What would Georgia be without Margaret Mitchell and her colorful Scarlett O’Hara?

The epic and record-breaking novel “Gone with the Wind” celebrates its 80th birthday this week. Atlanta native Margaret Mitchell helped put Georgia on the literary and historical map when her Southern plantation fiction became one of the best-selling books of all time.

“Gone With the Wind” was published June 10, 1936 (on bookstands by June 30). Mitchell hoped the book she wrote on her own time in her Midtown apartment would sell 5,000 copies. Within 6 months, “Gone with the Wind” sold one million copies.

The novel won a Pulitzer Prize in 1937, less than a year after it was published. The famous movie adaptation starring Vivien Leigh and Clark Gable premiered in Atlanta’s Loew’s Grand Theater on December 15, 1939.

This story was originally published on June 9, 2014. This story has been updated.

Things you may not know about “Gone with the Wind”

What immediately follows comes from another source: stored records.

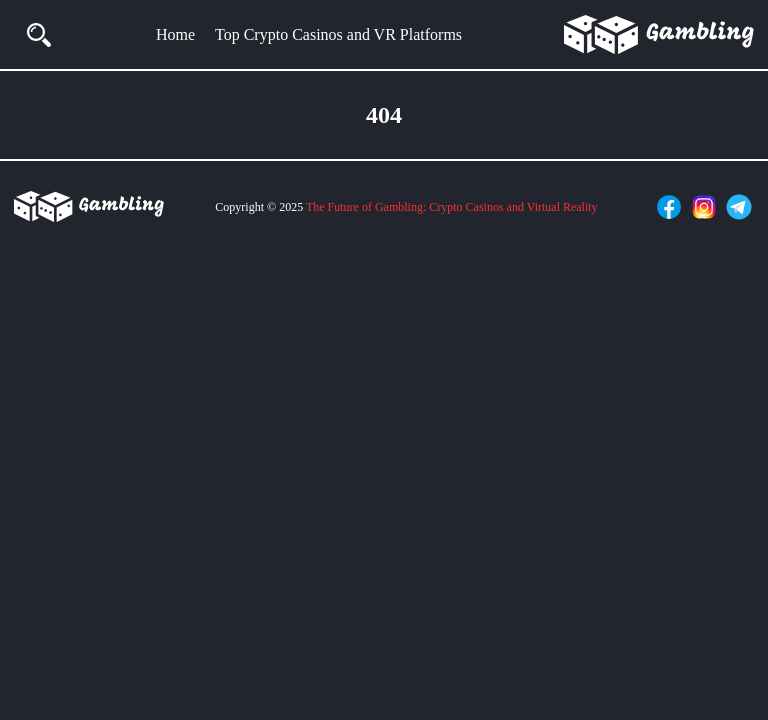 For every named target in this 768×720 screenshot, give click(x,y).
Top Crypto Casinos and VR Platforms (338, 34)
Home (175, 34)
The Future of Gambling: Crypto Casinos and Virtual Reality (452, 207) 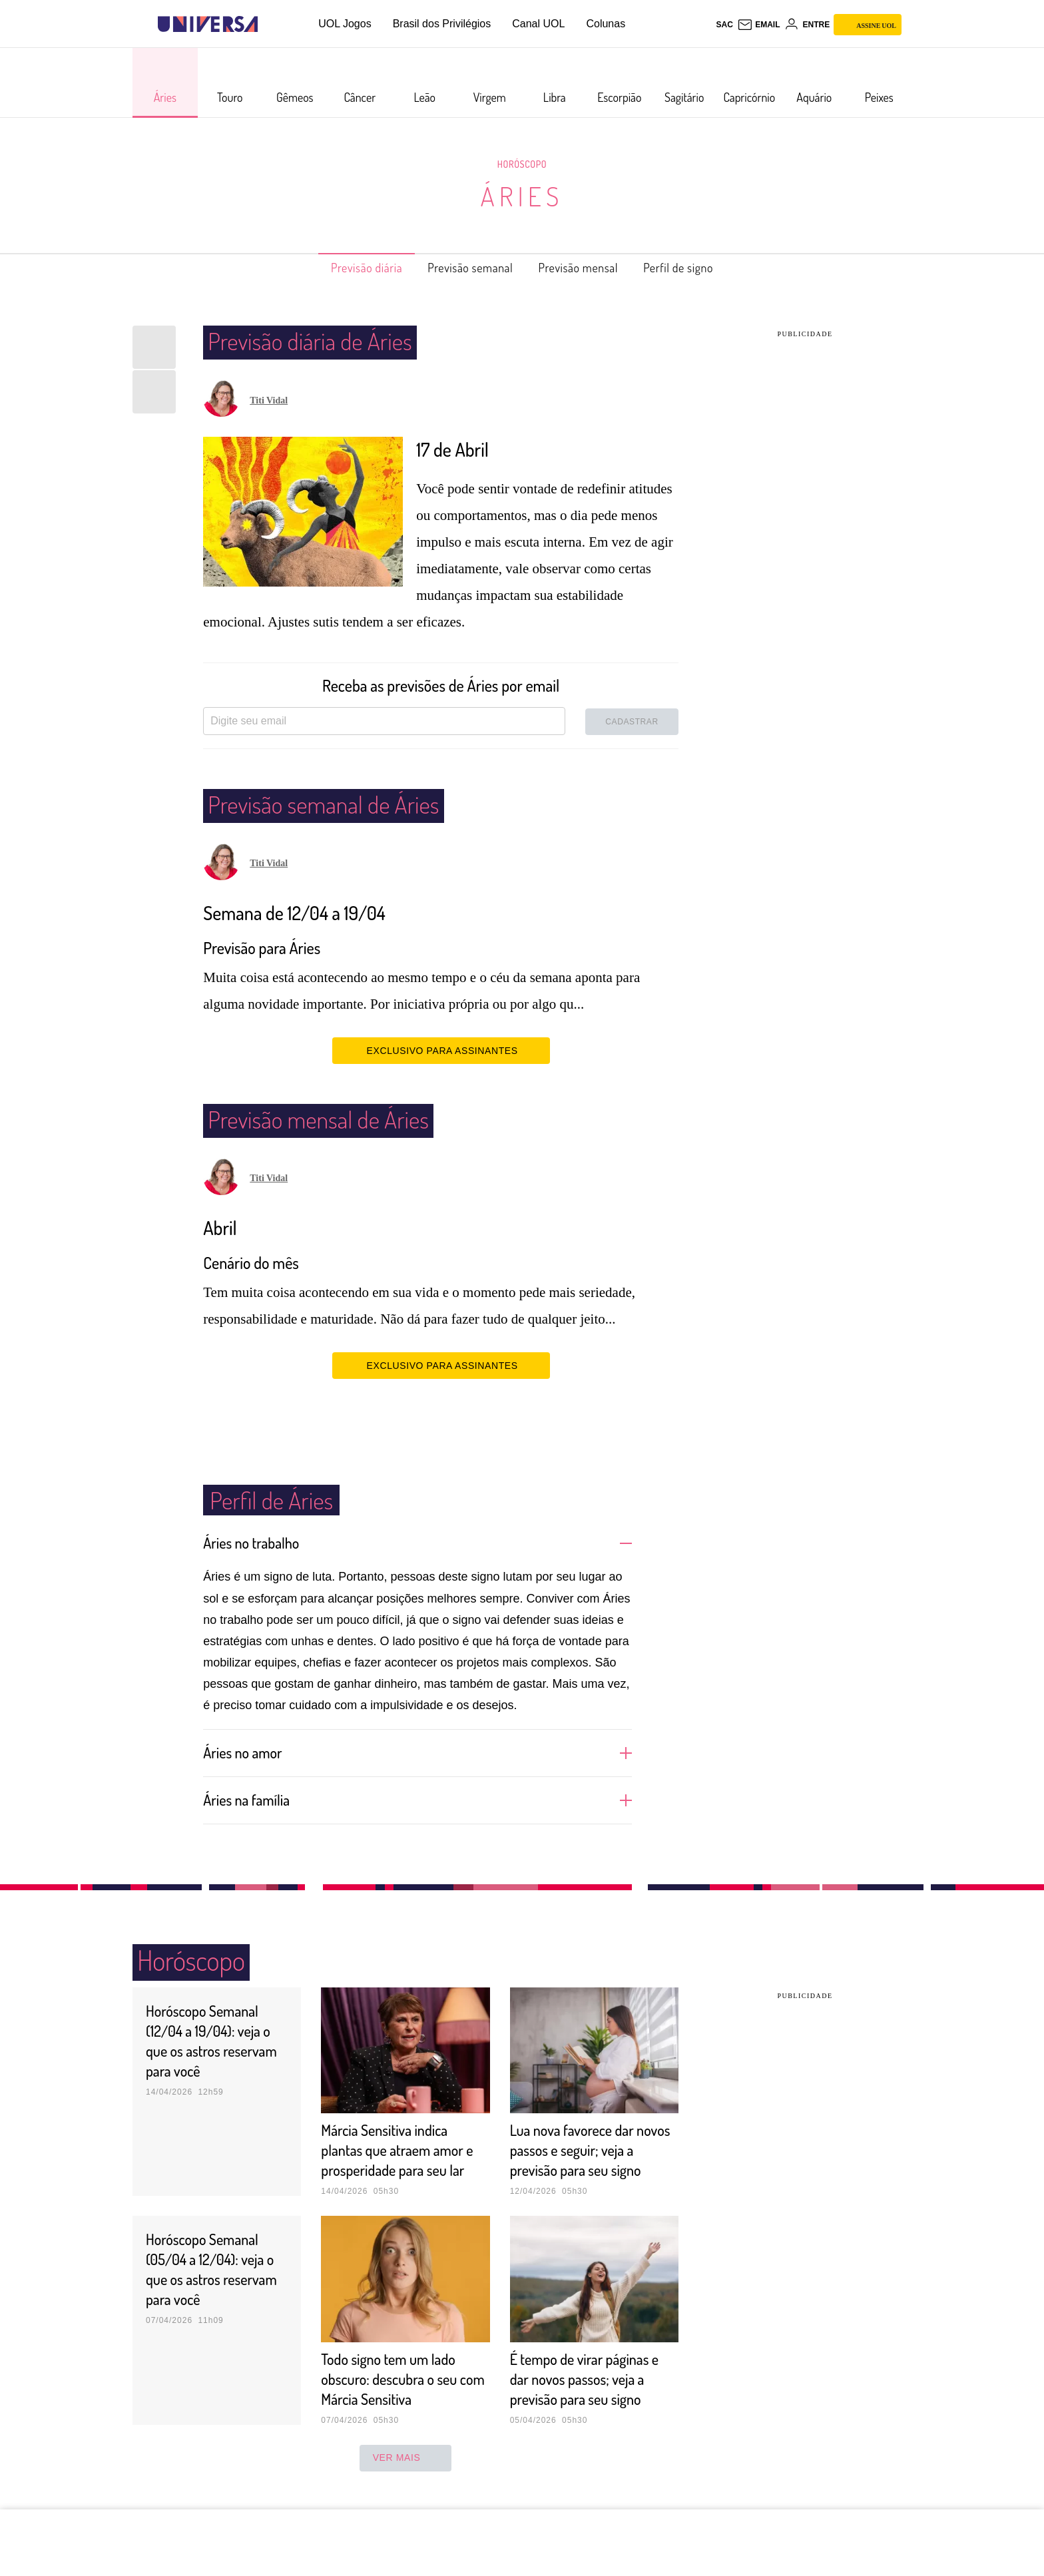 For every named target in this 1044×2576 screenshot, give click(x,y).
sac (724, 24)
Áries (521, 195)
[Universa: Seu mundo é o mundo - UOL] (208, 24)
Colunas (605, 23)
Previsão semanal (464, 267)
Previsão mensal (587, 267)
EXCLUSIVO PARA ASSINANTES (441, 1050)
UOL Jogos (344, 23)
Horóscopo (522, 163)
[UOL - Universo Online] (269, 24)
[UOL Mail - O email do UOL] (758, 25)
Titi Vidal (269, 400)
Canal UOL (538, 23)
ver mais (406, 2477)
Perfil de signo (701, 267)
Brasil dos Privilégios (442, 23)
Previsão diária (345, 267) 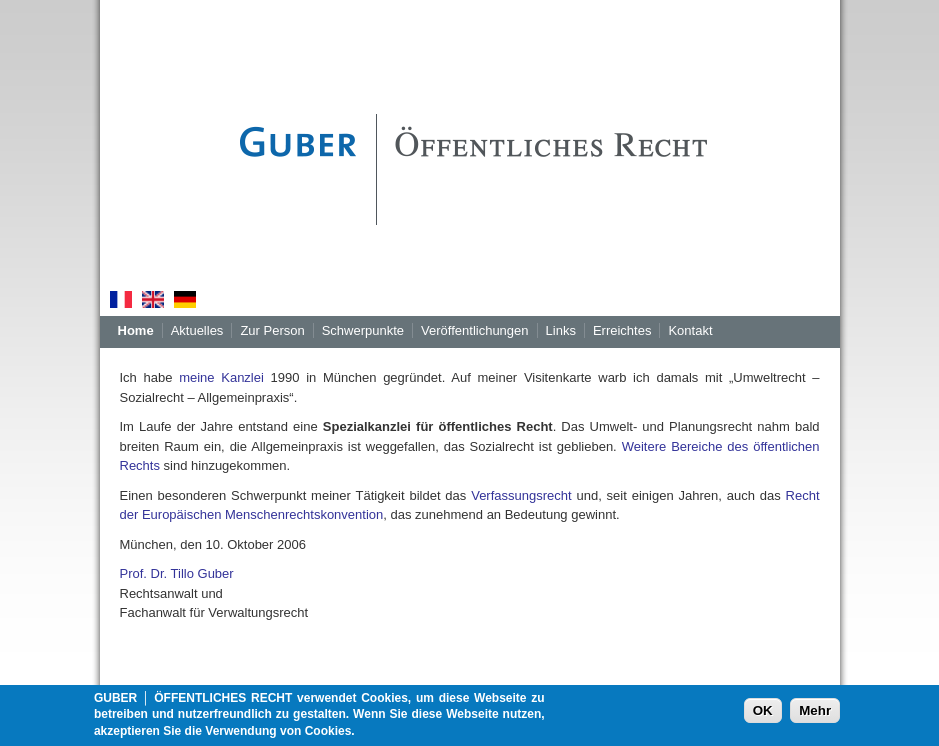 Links (561, 330)
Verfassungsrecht (521, 495)
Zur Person (272, 330)
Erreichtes (622, 330)
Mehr (815, 714)
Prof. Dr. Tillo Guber (177, 573)
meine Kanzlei (221, 377)
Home (136, 330)
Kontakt (690, 330)
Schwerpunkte (363, 330)
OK (763, 714)
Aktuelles (197, 330)
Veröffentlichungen (474, 330)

  • Margaret Mitchell didn't want anyone to know she was writing a book, according to the Margaret Mitchell House. She would hide her book chapters in envelopes around her Midtown apartment when guests came over.
  • Mitchell gave H. S. Latham, a vice president of the Macmillan Company, the only copy of the manuscript. If he had lost it, the book would have been gone forever.
  • Mitchell wrote for The Atlanta Journal Sunday Magazine under the byline “Peggy.”
  • Even though all of the events take place in Georgia, almost all filming took place in California
  • "Gone with the Wind" filming started with the burning of Atlanta scene, allegedly before Vivien Leigh was even cast as Scarlett.
  • Michell died after being hit by a cab driver on the intersection of Peachtree and 13th Street, just blocks from her apartment.